* _DATA IN THIS EXERCISE_:
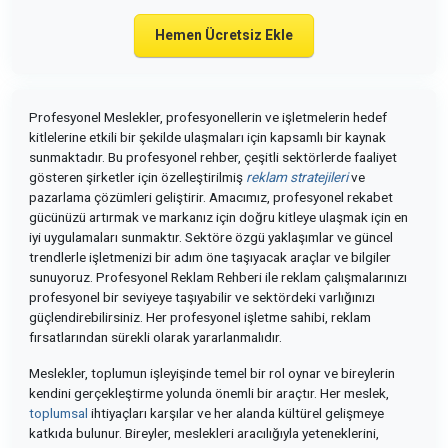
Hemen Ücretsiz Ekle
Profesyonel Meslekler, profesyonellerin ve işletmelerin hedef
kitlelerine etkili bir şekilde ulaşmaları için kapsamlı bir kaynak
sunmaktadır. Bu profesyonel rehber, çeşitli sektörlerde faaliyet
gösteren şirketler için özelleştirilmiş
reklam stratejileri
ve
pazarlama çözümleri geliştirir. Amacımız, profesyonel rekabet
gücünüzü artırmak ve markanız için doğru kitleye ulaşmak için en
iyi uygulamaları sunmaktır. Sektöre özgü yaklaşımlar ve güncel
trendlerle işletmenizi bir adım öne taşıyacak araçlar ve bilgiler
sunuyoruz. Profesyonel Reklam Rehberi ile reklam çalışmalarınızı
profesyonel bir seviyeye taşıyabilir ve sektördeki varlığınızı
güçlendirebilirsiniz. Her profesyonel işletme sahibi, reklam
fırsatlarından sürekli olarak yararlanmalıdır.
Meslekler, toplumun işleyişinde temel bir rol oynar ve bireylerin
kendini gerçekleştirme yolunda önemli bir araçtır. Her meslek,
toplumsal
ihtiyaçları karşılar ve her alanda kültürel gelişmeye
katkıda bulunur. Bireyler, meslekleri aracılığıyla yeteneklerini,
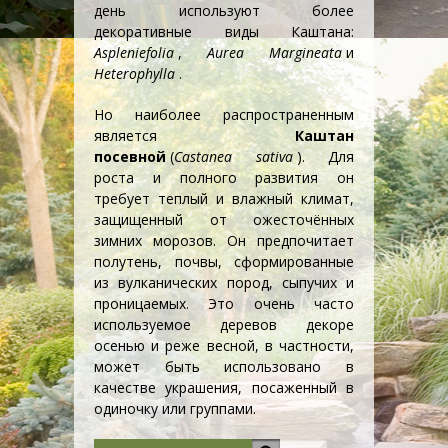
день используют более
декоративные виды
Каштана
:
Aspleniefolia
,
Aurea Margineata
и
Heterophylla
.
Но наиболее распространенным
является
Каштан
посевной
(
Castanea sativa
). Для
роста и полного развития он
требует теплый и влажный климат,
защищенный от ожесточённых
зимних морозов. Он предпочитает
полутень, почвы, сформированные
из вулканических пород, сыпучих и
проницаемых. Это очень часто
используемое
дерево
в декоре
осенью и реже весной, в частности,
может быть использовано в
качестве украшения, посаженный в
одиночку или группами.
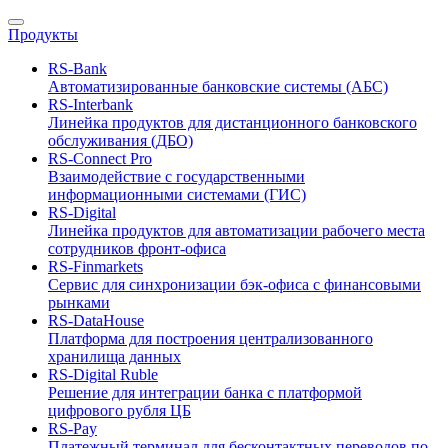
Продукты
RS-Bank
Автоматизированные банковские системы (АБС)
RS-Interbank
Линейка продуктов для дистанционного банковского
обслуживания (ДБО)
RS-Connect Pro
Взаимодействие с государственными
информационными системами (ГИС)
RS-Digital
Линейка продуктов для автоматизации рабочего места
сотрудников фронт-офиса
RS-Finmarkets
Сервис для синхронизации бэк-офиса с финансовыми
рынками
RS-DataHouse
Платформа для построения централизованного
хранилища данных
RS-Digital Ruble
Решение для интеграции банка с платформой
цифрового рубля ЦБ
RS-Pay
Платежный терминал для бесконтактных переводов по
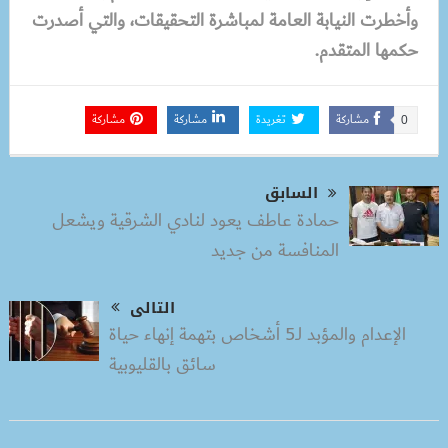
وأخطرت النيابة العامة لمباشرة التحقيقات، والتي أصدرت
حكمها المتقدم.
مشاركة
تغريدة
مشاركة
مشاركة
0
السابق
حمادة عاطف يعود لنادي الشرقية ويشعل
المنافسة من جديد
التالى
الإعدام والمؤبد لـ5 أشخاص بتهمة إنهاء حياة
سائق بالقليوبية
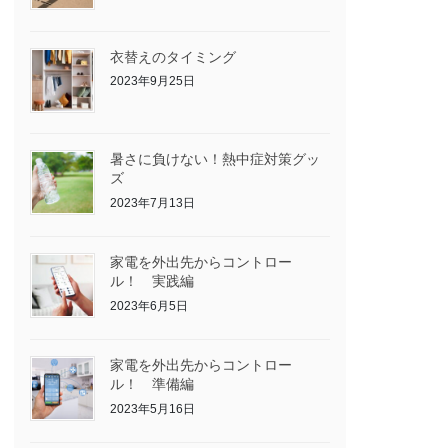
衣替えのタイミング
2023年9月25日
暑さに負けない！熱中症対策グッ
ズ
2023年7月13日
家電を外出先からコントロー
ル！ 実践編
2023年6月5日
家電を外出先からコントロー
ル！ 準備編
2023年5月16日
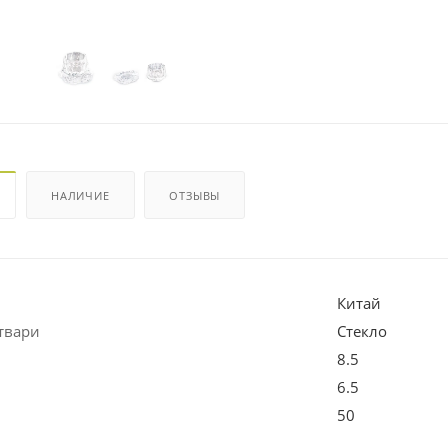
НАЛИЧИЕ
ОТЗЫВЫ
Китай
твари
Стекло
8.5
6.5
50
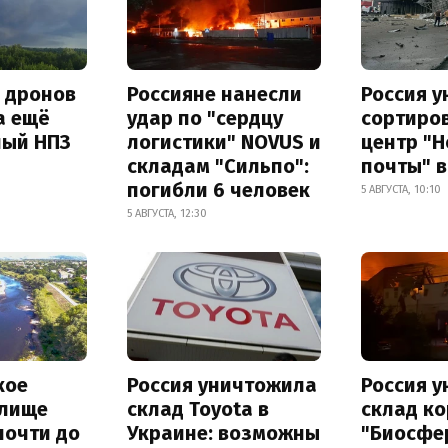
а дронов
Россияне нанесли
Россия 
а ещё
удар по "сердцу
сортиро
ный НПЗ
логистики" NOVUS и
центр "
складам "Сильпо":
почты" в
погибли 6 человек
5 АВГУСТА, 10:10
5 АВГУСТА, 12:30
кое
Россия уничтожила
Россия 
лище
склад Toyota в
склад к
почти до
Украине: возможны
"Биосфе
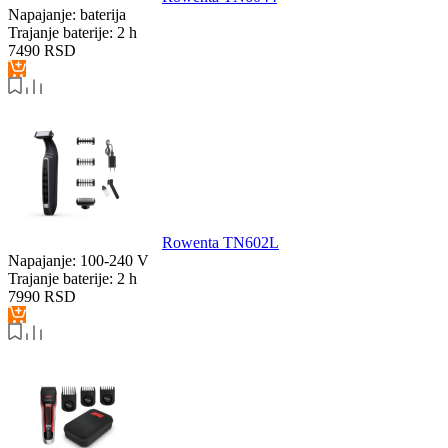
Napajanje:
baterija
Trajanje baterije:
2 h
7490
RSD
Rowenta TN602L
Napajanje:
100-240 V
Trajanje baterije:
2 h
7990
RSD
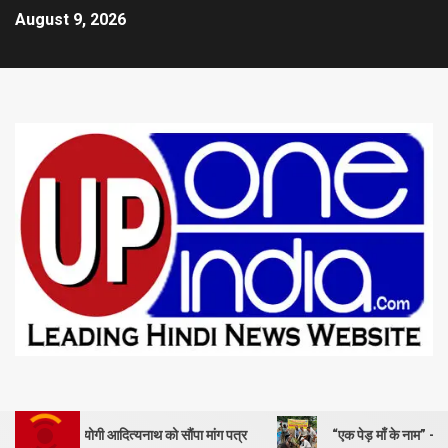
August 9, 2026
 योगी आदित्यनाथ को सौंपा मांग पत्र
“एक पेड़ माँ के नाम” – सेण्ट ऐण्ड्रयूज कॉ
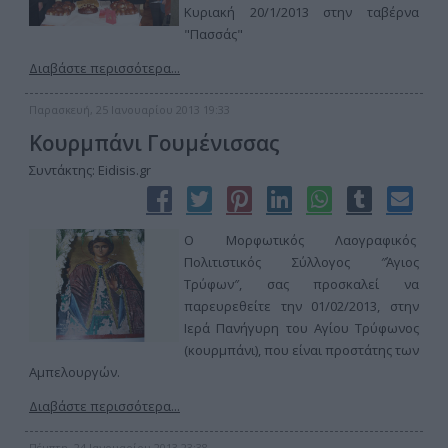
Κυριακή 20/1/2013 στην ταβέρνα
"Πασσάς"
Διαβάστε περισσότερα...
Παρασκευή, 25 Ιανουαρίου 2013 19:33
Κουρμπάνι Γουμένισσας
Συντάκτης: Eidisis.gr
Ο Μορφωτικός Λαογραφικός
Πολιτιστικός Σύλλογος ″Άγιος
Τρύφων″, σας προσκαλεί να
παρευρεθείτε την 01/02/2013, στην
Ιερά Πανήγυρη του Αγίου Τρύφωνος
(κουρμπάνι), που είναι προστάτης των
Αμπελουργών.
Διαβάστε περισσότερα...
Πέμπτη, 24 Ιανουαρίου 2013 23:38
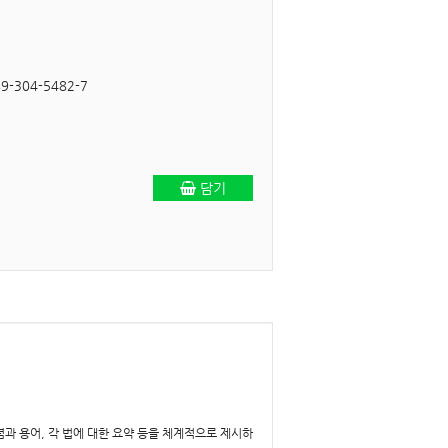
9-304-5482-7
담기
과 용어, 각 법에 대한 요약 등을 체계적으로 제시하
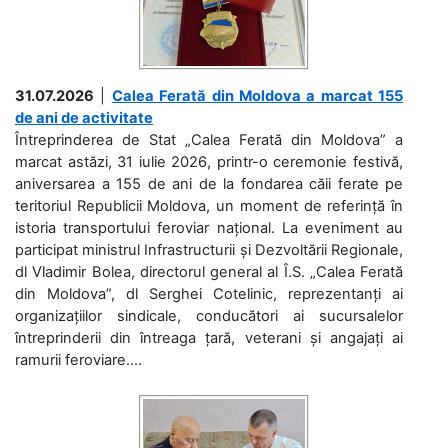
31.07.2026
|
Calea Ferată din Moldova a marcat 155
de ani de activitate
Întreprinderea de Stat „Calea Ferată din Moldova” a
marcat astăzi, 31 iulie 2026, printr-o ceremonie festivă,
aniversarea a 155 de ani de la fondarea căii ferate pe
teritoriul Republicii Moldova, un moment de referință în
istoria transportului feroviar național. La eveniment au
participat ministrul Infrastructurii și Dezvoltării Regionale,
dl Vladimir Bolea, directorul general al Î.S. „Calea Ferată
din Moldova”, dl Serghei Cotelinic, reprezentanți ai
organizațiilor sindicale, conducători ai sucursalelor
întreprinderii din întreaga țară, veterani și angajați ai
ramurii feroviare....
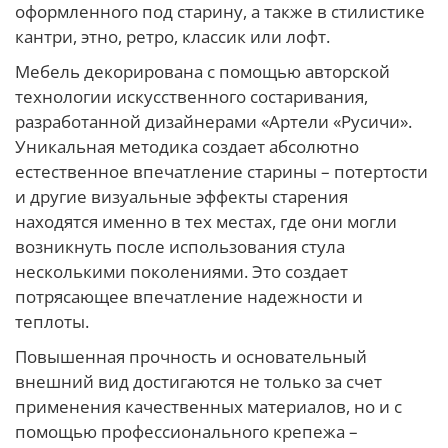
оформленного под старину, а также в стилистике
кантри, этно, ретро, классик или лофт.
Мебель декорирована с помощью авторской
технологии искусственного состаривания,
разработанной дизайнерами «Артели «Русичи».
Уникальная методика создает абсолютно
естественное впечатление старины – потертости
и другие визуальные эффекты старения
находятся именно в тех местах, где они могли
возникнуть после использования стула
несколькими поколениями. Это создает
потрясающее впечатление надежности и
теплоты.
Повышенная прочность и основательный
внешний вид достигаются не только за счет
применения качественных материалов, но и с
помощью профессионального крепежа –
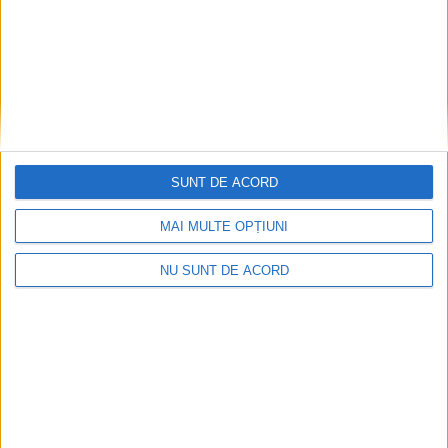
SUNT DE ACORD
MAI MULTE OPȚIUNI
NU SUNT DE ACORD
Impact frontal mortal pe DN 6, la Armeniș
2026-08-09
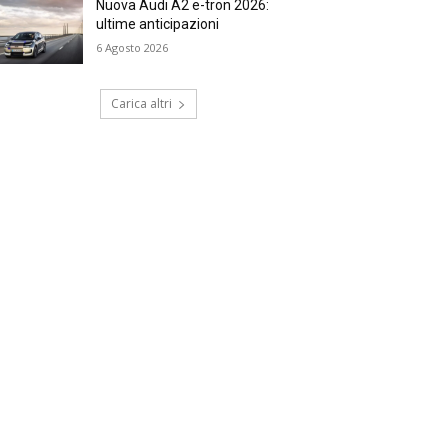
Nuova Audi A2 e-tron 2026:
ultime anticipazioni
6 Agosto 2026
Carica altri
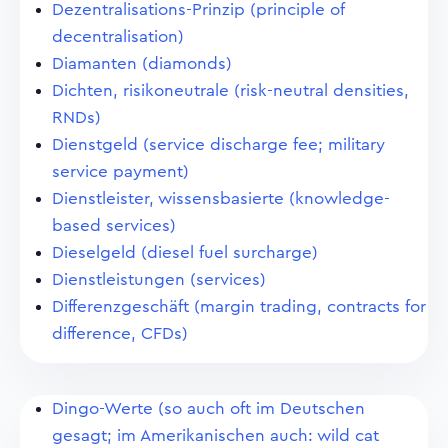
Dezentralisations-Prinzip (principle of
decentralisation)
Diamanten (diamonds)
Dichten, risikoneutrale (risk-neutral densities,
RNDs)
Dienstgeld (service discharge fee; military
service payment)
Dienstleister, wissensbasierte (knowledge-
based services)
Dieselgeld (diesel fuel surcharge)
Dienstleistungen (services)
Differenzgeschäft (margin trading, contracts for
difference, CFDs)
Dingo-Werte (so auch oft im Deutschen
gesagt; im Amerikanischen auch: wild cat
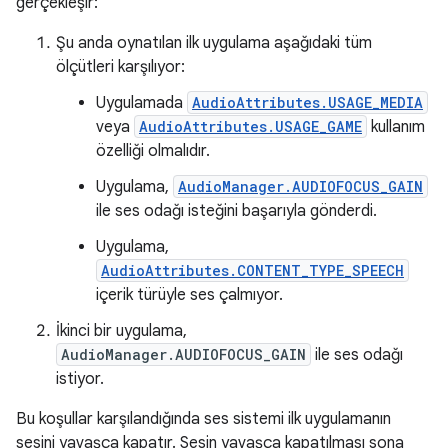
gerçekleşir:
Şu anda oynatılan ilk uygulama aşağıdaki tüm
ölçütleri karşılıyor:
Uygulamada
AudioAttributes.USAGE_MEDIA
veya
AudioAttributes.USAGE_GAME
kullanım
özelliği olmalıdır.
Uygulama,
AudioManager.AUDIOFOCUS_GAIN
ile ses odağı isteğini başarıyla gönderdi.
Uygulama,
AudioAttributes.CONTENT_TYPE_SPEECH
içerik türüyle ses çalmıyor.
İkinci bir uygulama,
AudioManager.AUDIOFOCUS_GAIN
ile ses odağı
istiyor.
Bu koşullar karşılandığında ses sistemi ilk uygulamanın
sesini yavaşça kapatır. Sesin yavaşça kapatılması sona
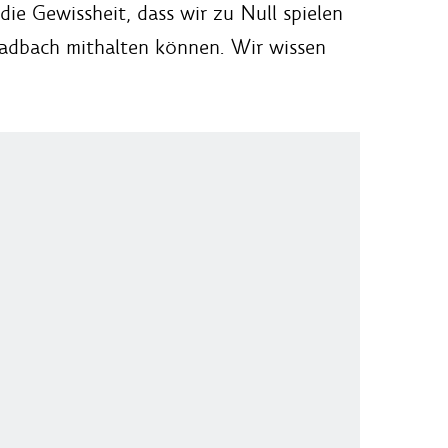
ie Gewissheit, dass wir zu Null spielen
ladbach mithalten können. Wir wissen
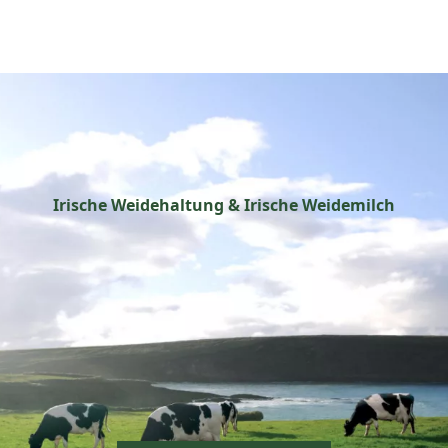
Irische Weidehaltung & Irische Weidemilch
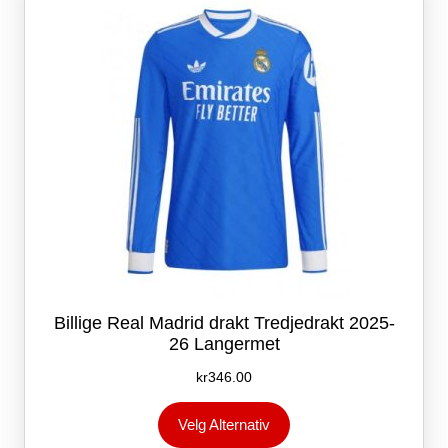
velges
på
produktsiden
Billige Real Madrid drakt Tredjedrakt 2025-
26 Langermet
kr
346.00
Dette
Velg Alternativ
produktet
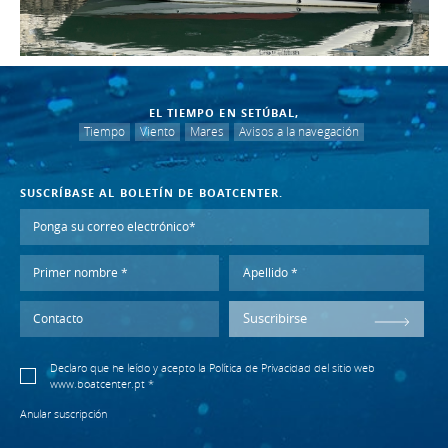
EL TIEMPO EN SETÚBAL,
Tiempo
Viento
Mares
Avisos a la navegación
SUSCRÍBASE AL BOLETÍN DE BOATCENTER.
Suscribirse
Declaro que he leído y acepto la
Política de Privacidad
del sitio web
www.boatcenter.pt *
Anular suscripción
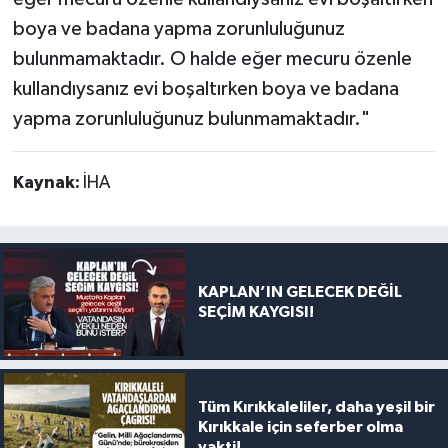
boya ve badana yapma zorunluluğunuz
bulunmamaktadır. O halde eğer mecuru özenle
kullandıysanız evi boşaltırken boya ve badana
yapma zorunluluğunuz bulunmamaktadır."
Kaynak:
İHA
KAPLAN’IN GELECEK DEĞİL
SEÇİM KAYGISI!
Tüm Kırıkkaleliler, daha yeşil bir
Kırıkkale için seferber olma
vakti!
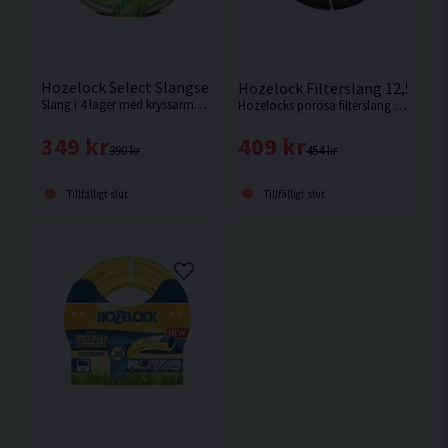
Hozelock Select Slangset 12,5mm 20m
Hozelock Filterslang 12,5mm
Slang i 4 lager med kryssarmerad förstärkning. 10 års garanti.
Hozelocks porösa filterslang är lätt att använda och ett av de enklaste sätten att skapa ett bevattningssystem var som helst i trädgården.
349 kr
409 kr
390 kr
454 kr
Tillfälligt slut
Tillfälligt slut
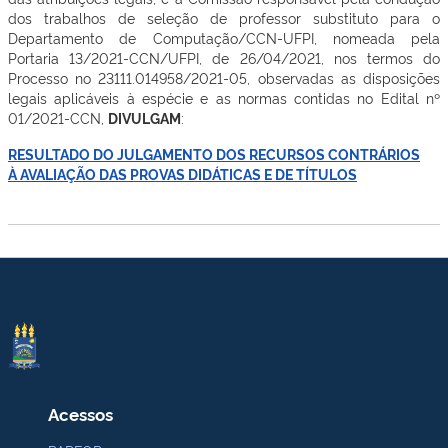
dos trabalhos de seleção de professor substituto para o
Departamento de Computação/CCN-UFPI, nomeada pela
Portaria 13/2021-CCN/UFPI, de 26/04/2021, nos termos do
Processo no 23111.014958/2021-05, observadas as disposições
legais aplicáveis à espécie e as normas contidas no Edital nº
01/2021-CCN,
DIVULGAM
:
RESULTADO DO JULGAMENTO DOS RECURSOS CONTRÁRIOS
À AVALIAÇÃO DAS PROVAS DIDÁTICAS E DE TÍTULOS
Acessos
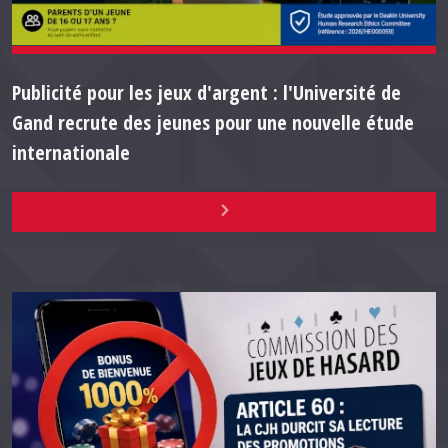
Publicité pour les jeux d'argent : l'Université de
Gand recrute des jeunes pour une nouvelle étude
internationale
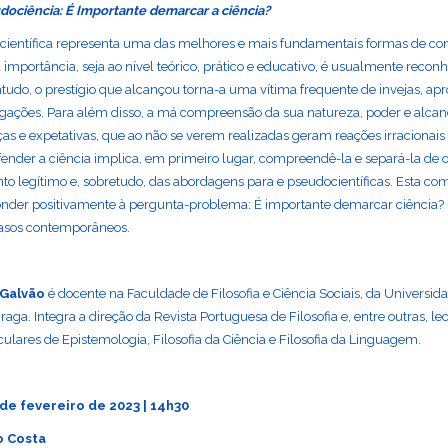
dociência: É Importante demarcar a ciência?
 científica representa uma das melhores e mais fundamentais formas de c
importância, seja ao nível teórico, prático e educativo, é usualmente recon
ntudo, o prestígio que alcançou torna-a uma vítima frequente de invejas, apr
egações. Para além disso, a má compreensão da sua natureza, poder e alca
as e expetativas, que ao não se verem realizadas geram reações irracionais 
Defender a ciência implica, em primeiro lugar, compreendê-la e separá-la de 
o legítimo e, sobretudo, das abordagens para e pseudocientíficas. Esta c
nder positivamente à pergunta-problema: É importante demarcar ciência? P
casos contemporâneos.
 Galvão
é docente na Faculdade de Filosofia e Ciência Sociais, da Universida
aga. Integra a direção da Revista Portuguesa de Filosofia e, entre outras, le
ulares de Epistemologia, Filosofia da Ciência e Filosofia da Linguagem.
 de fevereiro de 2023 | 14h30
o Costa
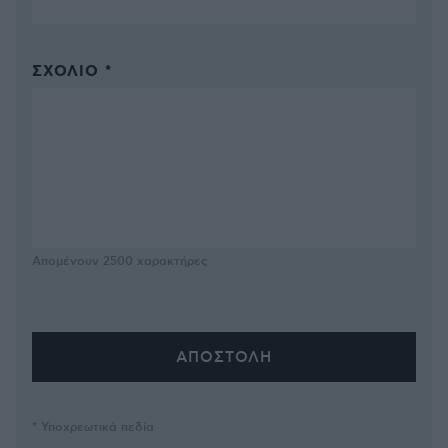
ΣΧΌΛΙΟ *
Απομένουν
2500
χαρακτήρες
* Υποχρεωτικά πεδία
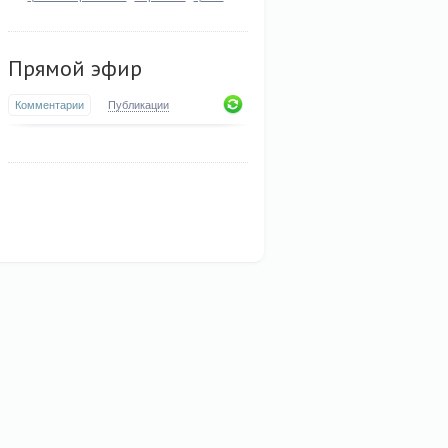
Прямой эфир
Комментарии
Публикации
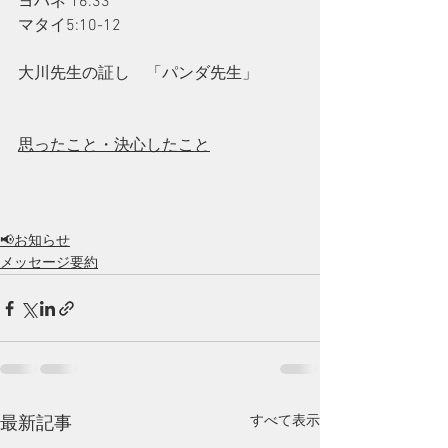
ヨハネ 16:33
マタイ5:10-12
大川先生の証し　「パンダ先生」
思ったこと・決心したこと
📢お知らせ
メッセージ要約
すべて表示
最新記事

* _TASK ITEM_: Using the data above, copy each line that contains "AudioAttributes".

* _SOLVED PROBLEM_:
AudioAttributes.USAGE_MEDIA
AudioAttributes.USAGE_GAME
AudioAttributes.CONTENT_TYPE_SPEECH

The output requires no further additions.